(Items from a dataset)
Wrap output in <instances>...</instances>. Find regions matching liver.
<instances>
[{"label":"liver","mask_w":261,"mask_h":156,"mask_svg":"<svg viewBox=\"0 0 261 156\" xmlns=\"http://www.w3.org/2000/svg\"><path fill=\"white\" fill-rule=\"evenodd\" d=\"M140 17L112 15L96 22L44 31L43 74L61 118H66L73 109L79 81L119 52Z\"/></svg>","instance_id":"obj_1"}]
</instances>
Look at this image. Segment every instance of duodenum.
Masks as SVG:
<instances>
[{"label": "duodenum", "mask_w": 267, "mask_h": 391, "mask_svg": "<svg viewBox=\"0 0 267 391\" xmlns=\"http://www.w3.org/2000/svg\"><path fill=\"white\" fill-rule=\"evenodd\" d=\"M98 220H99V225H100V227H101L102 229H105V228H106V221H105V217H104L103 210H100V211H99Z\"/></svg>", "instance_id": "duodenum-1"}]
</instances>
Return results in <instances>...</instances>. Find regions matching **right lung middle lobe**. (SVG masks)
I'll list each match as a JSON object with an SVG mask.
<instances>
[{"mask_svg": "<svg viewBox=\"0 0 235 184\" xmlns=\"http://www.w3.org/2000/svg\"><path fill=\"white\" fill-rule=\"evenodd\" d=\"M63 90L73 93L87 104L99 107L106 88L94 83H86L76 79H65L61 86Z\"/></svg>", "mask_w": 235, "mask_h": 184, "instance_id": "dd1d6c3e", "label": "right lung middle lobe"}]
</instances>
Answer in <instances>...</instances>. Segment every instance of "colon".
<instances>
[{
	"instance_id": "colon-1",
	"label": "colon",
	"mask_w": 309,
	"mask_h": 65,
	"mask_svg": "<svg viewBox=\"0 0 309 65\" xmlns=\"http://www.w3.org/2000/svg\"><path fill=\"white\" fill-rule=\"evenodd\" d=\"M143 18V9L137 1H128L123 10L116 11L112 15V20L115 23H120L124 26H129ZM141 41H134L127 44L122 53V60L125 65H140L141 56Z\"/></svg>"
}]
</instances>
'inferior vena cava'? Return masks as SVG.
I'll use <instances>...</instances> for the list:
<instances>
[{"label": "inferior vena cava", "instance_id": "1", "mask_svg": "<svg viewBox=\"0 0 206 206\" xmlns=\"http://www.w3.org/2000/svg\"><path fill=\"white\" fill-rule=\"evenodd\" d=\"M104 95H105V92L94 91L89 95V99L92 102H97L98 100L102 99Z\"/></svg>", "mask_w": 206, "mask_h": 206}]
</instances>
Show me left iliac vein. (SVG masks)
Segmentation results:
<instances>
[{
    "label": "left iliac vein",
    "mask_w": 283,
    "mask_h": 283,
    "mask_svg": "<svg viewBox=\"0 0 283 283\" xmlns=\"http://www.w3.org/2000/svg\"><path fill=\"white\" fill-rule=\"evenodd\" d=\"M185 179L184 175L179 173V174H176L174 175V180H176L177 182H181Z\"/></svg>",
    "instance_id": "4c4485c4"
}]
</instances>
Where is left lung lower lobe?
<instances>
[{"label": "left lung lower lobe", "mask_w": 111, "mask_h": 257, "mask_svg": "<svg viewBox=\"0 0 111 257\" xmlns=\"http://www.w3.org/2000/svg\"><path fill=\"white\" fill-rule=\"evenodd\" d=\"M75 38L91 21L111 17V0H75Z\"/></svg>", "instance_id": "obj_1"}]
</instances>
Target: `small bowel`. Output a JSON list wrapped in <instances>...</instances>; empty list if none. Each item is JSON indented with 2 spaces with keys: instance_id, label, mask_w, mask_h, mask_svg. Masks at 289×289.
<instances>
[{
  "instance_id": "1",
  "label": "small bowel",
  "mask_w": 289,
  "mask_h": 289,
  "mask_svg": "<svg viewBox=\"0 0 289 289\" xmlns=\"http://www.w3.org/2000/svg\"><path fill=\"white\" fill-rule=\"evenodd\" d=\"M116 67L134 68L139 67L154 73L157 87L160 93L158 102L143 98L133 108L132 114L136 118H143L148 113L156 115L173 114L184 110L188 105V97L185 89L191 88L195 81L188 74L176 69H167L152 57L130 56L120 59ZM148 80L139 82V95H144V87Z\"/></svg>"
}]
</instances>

**Task prompt**
The entries must all be transcribed exactly.

**Response**
Wrap output in <instances>...</instances>. Find regions matching liver.
<instances>
[{"label":"liver","mask_w":261,"mask_h":156,"mask_svg":"<svg viewBox=\"0 0 261 156\" xmlns=\"http://www.w3.org/2000/svg\"><path fill=\"white\" fill-rule=\"evenodd\" d=\"M140 17L112 15L96 22L44 31L43 74L61 118H66L73 109L79 81L119 52Z\"/></svg>","instance_id":"obj_1"}]
</instances>
Look at this image. Segment every instance of duodenum.
Masks as SVG:
<instances>
[{"label": "duodenum", "mask_w": 267, "mask_h": 391, "mask_svg": "<svg viewBox=\"0 0 267 391\" xmlns=\"http://www.w3.org/2000/svg\"><path fill=\"white\" fill-rule=\"evenodd\" d=\"M98 220H99V225H100V227H101L102 229H105V228H106V221H105V217H104L103 210H100V211H99Z\"/></svg>", "instance_id": "duodenum-1"}]
</instances>
Return results in <instances>...</instances>. Find regions matching **right lung middle lobe**. (SVG masks)
I'll list each match as a JSON object with an SVG mask.
<instances>
[{"mask_svg": "<svg viewBox=\"0 0 235 184\" xmlns=\"http://www.w3.org/2000/svg\"><path fill=\"white\" fill-rule=\"evenodd\" d=\"M63 90L73 93L87 104L99 107L106 88L94 83H86L76 79H65L61 86Z\"/></svg>", "mask_w": 235, "mask_h": 184, "instance_id": "dd1d6c3e", "label": "right lung middle lobe"}]
</instances>
Answer in <instances>...</instances>. Segment every instance of "colon".
<instances>
[{
	"instance_id": "colon-1",
	"label": "colon",
	"mask_w": 309,
	"mask_h": 65,
	"mask_svg": "<svg viewBox=\"0 0 309 65\" xmlns=\"http://www.w3.org/2000/svg\"><path fill=\"white\" fill-rule=\"evenodd\" d=\"M143 18V9L137 1H128L123 10L116 11L112 15V20L115 23H120L124 26H129ZM141 41H134L127 44L122 53V60L125 65H140L141 56Z\"/></svg>"
}]
</instances>
'inferior vena cava'? Return masks as SVG.
I'll use <instances>...</instances> for the list:
<instances>
[{"label": "inferior vena cava", "instance_id": "1", "mask_svg": "<svg viewBox=\"0 0 206 206\" xmlns=\"http://www.w3.org/2000/svg\"><path fill=\"white\" fill-rule=\"evenodd\" d=\"M104 95H105V92L94 91L89 95V99L92 102H97L98 100L102 99Z\"/></svg>", "mask_w": 206, "mask_h": 206}]
</instances>
Show me left iliac vein. (SVG masks)
Segmentation results:
<instances>
[{
    "label": "left iliac vein",
    "mask_w": 283,
    "mask_h": 283,
    "mask_svg": "<svg viewBox=\"0 0 283 283\" xmlns=\"http://www.w3.org/2000/svg\"><path fill=\"white\" fill-rule=\"evenodd\" d=\"M185 179L184 175L179 173V174H176L174 175V180H176L177 182H181Z\"/></svg>",
    "instance_id": "4c4485c4"
}]
</instances>
Where is left lung lower lobe?
<instances>
[{"label": "left lung lower lobe", "mask_w": 111, "mask_h": 257, "mask_svg": "<svg viewBox=\"0 0 111 257\" xmlns=\"http://www.w3.org/2000/svg\"><path fill=\"white\" fill-rule=\"evenodd\" d=\"M75 38L91 21L111 17V0H75Z\"/></svg>", "instance_id": "obj_1"}]
</instances>
Target: `small bowel`. Output a JSON list wrapped in <instances>...</instances>; empty list if none. Each item is JSON indented with 2 spaces with keys: instance_id, label, mask_w, mask_h, mask_svg. Masks at 289×289.
<instances>
[{
  "instance_id": "1",
  "label": "small bowel",
  "mask_w": 289,
  "mask_h": 289,
  "mask_svg": "<svg viewBox=\"0 0 289 289\" xmlns=\"http://www.w3.org/2000/svg\"><path fill=\"white\" fill-rule=\"evenodd\" d=\"M116 67L134 68L139 67L154 73L157 87L160 93L158 102L143 98L133 108L132 114L136 118H143L148 113L156 115L173 114L184 110L188 105V97L185 89L191 88L195 81L188 74L176 69H167L152 57L130 56L120 59ZM148 80L139 82V95H144V87Z\"/></svg>"
}]
</instances>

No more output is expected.